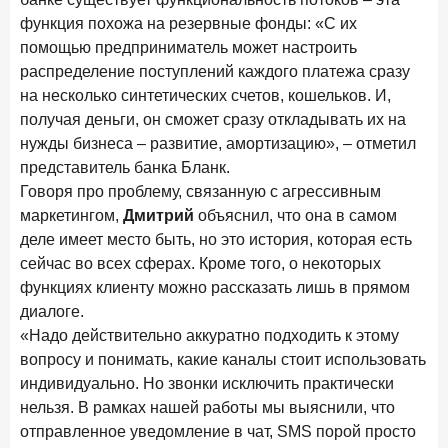
функция похожа на резервные фонды: «С их
помощью предприниматель может настроить
распределение поступлений каждого платежа сразу
на несколько синтетических счетов, кошельков. И,
получая деньги, он сможет сразу откладывать их на
нужды бизнеса – развитие, амортизацию», – отметил
представитель банка Бланк.
Говоря про проблему, связанную с агрессивным
маркетингом,
Дмитрий
объяснил, что она в самом
деле имеет место быть, но это история, которая есть
сейчас во всех сферах. Кроме того, о некоторых
функциях клиенту можно рассказать лишь в прямом
диалоге.
«Надо действительно аккуратно подходить к этому
вопросу и понимать, какие каналы стоит использовать
индивидуально. Но звонки исключить практически
нельзя. В рамках нашей работы мы выяснили, что
отправленное уведомление в чат, SMS порой просто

++++++++++

About this task:
Give back each entry exactly as it appears, with no pictures.

Exercise solution:
функция похожа на резервные фонды: «С их
помощью предприниматель может настроить
распределение поступлений каждого платежа сразу
на несколько синтетических счетов, кошельков. И,
получая деньги, он сможет сразу откладывать их на
нужды бизнеса – развитие, амортизацию», – отметил
представитель банка Бланк.
Говоря про проблему, связанную с агрессивным
маркетингом,
Дмитрий
объяснил, что она в самом
деле имеет место быть, но это история, которая есть
сейчас во всех сферах. Кроме того, о некоторых
функциях клиенту можно рассказать лишь в прямом
диалоге.
«Надо действительно аккуратно подходить к этому
вопросу и понимать, какие каналы стоит использовать
индивидуально. Но звонки исключить практически
нельзя. В рамках нашей работы мы выяснили, что
отправленное уведомление в чат, SMS порой просто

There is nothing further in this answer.